Yet - while these suburbs were potential goldmines for untapped equity - Wilson suspected such financially savvy owners also knew how to best unlock their home's equity.
Wilson said cheaper suburbs tended to be popular with first-home buyers and investors and so resell more often.
It meant home owners in these areas typically had not had time to build up as much equity.
Yet among suburbs with median values below $700,000 and less frequent churn rates, Papatoetoe, Papakura, Clover Park, Eden Terrace and Wellsford were those with the biggest value gains.
Yet Wellsford values had jumped a healthy $220,000 in five years, it didn't mean it was necessarily a good idea for home owners to use their equity to upsize to a bigger home, Bayleys agent Andrew Rumble said.
"People will say things like 'hell, we paid $300,000 four years ago and now it's worth $500,000'," he said.
"It kind of gobsmacks them, but the downside is that it means 'we can't afford to move because if we sell it whatever we're going to buy is now over-priced'."
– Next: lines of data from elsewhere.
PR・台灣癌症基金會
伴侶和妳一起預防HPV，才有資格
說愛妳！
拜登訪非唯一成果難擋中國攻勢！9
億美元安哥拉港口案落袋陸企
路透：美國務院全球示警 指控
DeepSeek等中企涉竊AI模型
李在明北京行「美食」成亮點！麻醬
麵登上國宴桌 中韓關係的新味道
Sharon Zollner, chief economist for the ANZ, also cautioned people to think about how they would spend their "wins" from property equity.
She said not only was it so expensive to buy another property but investments were also delivering low returns.
"Everyone, from someone who's got a $20,000 term deposit up to fund managers managing billions, are all facing variations of the same thing, which is 'where on earth do I put my money'," she said.